(Raw data)
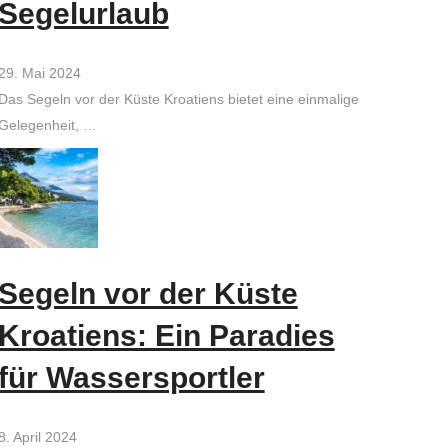
Segelurlaub
29. Mai 2024
Das Segeln vor der Küste Kroatiens bietet eine einmalige
Gelegenheit, …
Segeln vor der Küste
Kroatiens: Ein Paradies
für Wassersportler
8. April 2024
(End Raw data)
The string "Küste" marks the lines to copy; report each of them from the data above.

Das Segeln vor der Küste Kroatiens bietet eine einmalige
Segeln vor der Küste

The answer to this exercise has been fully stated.